Hi
Some time ago I came across a web page with a graph or "family tree" of all those Sharp pocket computers of the BASIC era. More or less like
http://pocket.free.fr/html/sharp/sharp_e.html but expressed graphically and with little images IIRC. I even have a vague feeling it was linked from this very forum but I may be mistaken. Anyway, I can't find the page any more. Does anyone know the page? Please share the link!
Thanks in advance!
(02-02-2024 03:49 PM)vaklaff Wrote: [ -> ]Never mind. It's http://retropc.net/ohishi/museum/pc.htm. Lost half an hour, couldn't find it, wrote the question above, and only then found it myself in half a minute. Sigh.
Always works! Great finding though, thanks for sharing. There are linked write-ups for many of the machines.
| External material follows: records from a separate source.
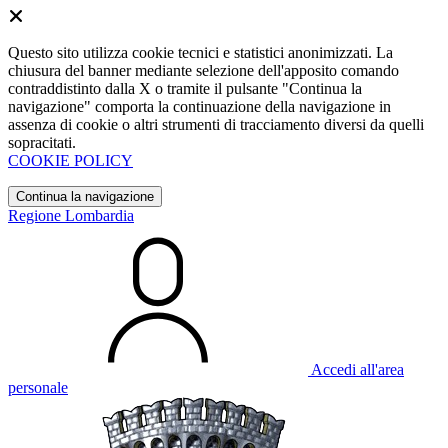
Questo sito utilizza cookie tecnici e statistici anonimizzati. La
chiusura del banner mediante selezione dell'apposito comando
contraddistinto dalla X o tramite il pulsante "Continua la
navigazione" comporta la continuazione della navigazione in
assenza di cookie o altri strumenti di tracciamento diversi da quelli
sopracitati.
COOKIE POLICY
Continua la navigazione
Regione Lombardia
Accedi all'area
personale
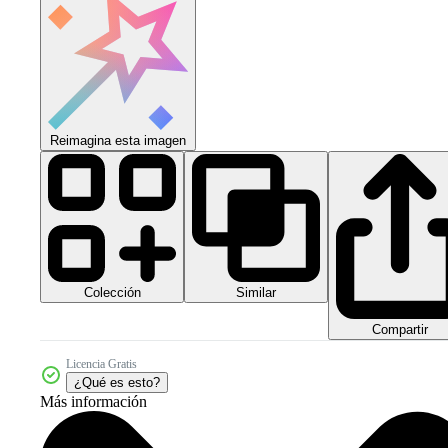
Reimagina esta imagen
Colección
Similar
Compartir
Licencia Gratis
¿Qué es esto?
Más información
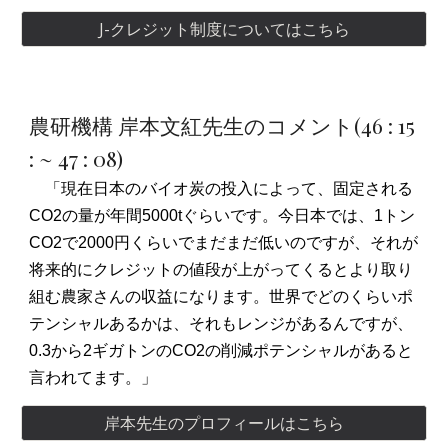
J-クレジット制度についてはこちら
農研機構 岸本文紅先生のコメント
(
46 : 15
:
~ 47 : 08)
「現在日本のバイオ炭の投入によって、固定される
CO2の量が年間5000tぐらいです。今日本では、1トン
CO2で2000円くらいでまだまだ低いのですが、それが
将来的にクレジットの値段が上がってくるとより取り
組む農家さんの収益になります。世界でどのくらいポ
テンシャルあるかは、それもレンジがあるんですが、
0.3から2ギガトンのCO2の削減ポテンシャルがあると
言われてます。」
岸本先生のプロフィールはこちら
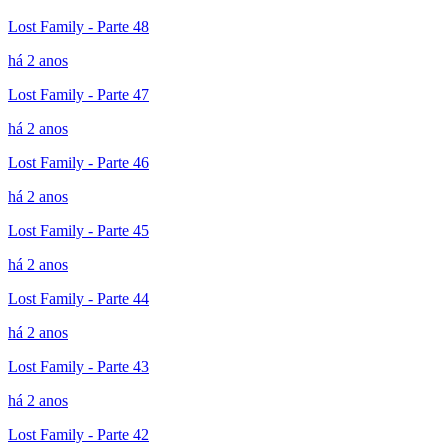
Lost Family - Parte 48
há 2 anos
Lost Family - Parte 47
há 2 anos
Lost Family - Parte 46
há 2 anos
Lost Family - Parte 45
há 2 anos
Lost Family - Parte 44
há 2 anos
Lost Family - Parte 43
há 2 anos
Lost Family - Parte 42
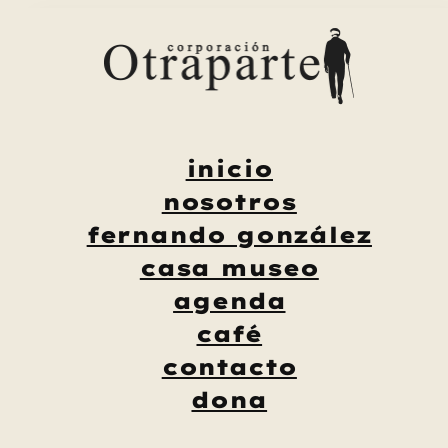
Saltar
al
contenido
inicio
nosotros
fernando gonzález
casa museo
agenda
café
contacto
dona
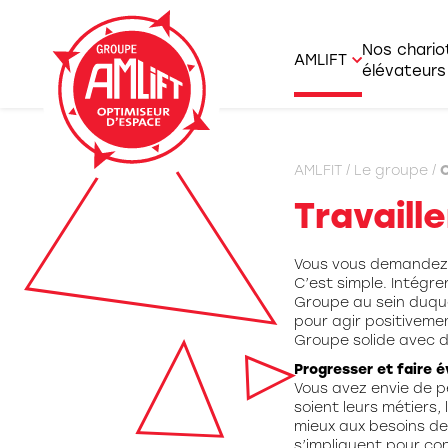
Nos chario
AMLIFT
élévateurs
AMLIFT et savoi
Agrico
AMLFIT
/
Le groupe /
O
Nous rejoindre
Charge
Travaill
Offres d’emplo
Chario
Vous vous demandez c
Chario
C’est simple. Intégre
Groupe au sein duque
Chario
pour agir positiveme
Groupe solide avec d
Gerbeu
Progresser et faire é
Prépa
Vous avez envie de p
soient leurs métiers,
Portiq
mieux aux besoins de
s’impliquent pour co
(02-02-2024 03:49 PM)vaklaff Wrote: [ -> ]Never mind. It's http://retropc.net/ohishi/museum/pc.htm. Lost half an hour, couldn't find it, wrote the question above, and only then found it myself in half a minute. Sigh.
Thanks for sharing this! I've not seen it before. It is reminiscent (maybe even a copy) of a display I saw in a Sharp office in Nara (outside Osaka) where most of the engineering for these was done. It's an impressively large number of models,
far more than most folks assume existed.
(02-02-2024 03:49 PM)vaklaff Wrote: [ -> ]Lost half an hour, couldn't find it, wrote the question above, and only then found it myself in half a minute. Sigh.
Baldwin's Third Law of Metafoolishness: a certain percentage of the questions you daily encounter must be asked publicly before you can find the answer yourself, thus ensuring you don't get a big head.
Believe me, I am the poster child for this happening!
Something similar:
I was waiting for a back-ordered component for a project at work, so I ordered one myself from a place that had it in stock.
Guess what got put on my desk at the same time it was getting delivered to my house?
(02-02-2024 03:49 PM)vaklaff Wrote: [ -> ]Never mind. It's http://retropc.net/ohishi/museum/pc.htm. Lost half an hour, couldn't find it, wrote the question above, and only then found it myself in half a minute. Sigh.
This family tree is super nice!
It seems to leave out some older predecessors that are also designated as "PC" models. I believe the first (or one of the first) Sharp "PC" model designations was the Sharp PC-1001, a programmable desk calculator from 1973. The PC-1001 has a Rockwell PPS-4 microprocessor system, one of the first microprocessor systems competing with the 4004. But the PC-8101 was a non-programmable early LED calculator from 1973. I suspect "PC" later became associated with Sharp Pocket Computers, starting with the PC-1200/1201 according to the family tree. But like the PC-1001, the PC-1200 and PC-1300(S) are not BASIC programmables.
- Rob
(03-09-2024 07:58 PM)robve Wrote: [ -> ]But like the PC-1001, the PC-1200 and PC-1300(S) are not BASIC programmables
Yes, I know, I’m very happy to own a 1200 (classic keystroke) and a 1300 (keystroke but advertised as “minifortran”). Actually that’s how I finally found the page: Wait, what if my memory fails me and the page has more than BASIC machines only? Let’s add these two to the query! And that made it.
(03-08-2024 07:58 PM)KeithB Wrote: [ -> ]Something similar:
I was waiting for a back-ordered component for a project at work, so I ordered one myself from a place that had it in stock.
Guess what got put on my desk at the same time it was getting delivered to my house?
Hmm… a suitcase with $25,000,000 you won in a lottery and didn’t know about it?